Fue una tarde apacible. El teléfono no sonó ni una vez. No llegó ni una carta. Nadie pasó por el callejón. No se oyó a ningún vecino. Ningún gato cruzó el jardín. Ningún pájaro se acercó a trinar. De vez en cuando se oía chirriar a las cigarras, pero no con la fuerza acostumbrada.
Poco antes de las siete se me despertó el apetito y me preparé una cena sencilla a base de verduras y conservas. Por primera vez en mucho tiempo escuché las noticias de la noche por la radio, pero en el mundo no había ocurrido nada especial. Unos jóvenes habían resultado muertos en la autopista al chocar contra un muro cuando se disponían a adelantar a otro coche. El director y algunos empleados de la sucursal de un banco importante eran investigados por la policía por un asunto de préstamos ilegales. Un ama de casa de treinta y seis años había resultado muerta a martillazos por un joven que pasaba por la calle. Pero eran acontecimientos que pertenecían a un mundo distinto, lejano. En el mundo donde estaba yo, sólo llovía en el jardín. En silencio, con dulzura.

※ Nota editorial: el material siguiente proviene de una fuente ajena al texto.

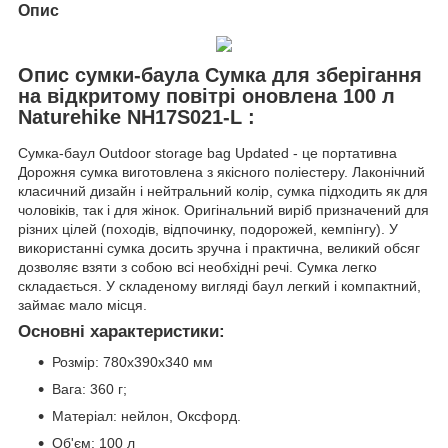
Опис
Опис сумки-баула Сумка для зберігання
на відкритому повітрі оновлена 100 л
Naturehike NH17S021-L :
Сумка-баул Outdoor storage bag Updated - це портативна
Дорожня сумка виготовлена з якісного поліестеру. Лаконічний
класичний дизайн і нейтральний колір, сумка підходить як для
чоловіків, так і для жінок. Оригінальний виріб призначений для
різних цілей (походів, відпочинку, подорожей, кемпінгу). У
використанні сумка досить зручна і практична, великий обсяг
дозволяє взяти з собою всі необхідні речі. Сумка легко
складається. У складеному вигляді баул легкий і компактний,
займає мало місця.
Основні характеристики:
Розмір: 780x390x340 мм
Вага: 360 г;
Матеріал: нейлон, Оксфорд.
Об'єм: 100 л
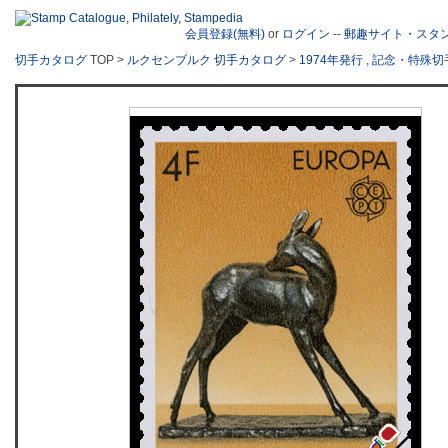
会員登録(無料)
or
ログイン
--
郵趣サイト・スタ
切手カタログ
TOP >
ルクセンブルク 切手カタログ
>
1974年発行
,
記念・特殊切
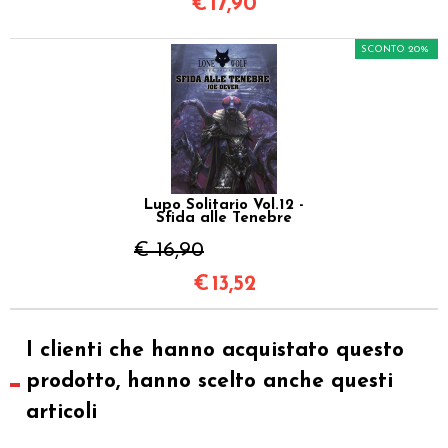
€
17,90
SCONTO 20%
Lupo Solitario Vol.12 -
Sfida alle Tenebre
€ 16,90
€
13,52
I clienti che hanno acquistato questo
prodotto, hanno scelto anche questi
articoli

Cuando el reloj marcó las nueve, dejé el sofá y me pasé a la cama, acabé el capítulo del libro, apagué la luz y me dormí.

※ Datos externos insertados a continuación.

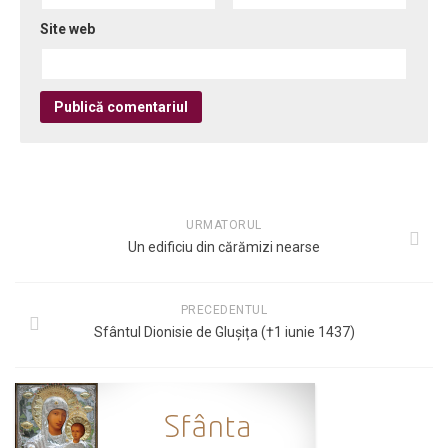
Site web
URMATORUL
Un edificiu din cărămizi nearse
PRECEDENTUL
Sfântul Dionisie de Glușița (†1 iunie 1437)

Me desperté sobresaltado en mitad de un sueño. No podía recordarlo, pero debía de ser un sueño tenso porque el corazón me latía con fuerza. La habitación estaba todavía sumida en la oscuridad. Tras despertar, durante unos instantes fui incapaz de recordar dónde me encontraba. Pasó bastante tiempo hasta que comprendí que estaba en mi casa, en mi cama. Las agujas del reloj marcaban las dos pasadas. En el pozo había dormido de una forma muy irregular, y esto había alterado mi ciclo de sueño y vigilia. Una vez me hube calmado, sentí que necesitaba orinar. Debía de ser la cerveza que había bebido antes de acostarme. Hubiera preferido conciliar el sueño de nuevo, pero me fue imposible. Cuando, resignado, me incorporé, mi mano tocó la piel de alguien a mi lado. No me extrañó. Era donde siempre dormía Kumiko. Y estaba acostumbrado a dormir acompañado. De súbito caí en la cuenta. Kumiko ya no estaba. Se había ido. Me decidí a encender la lamparilla. Era Creta Kanoo.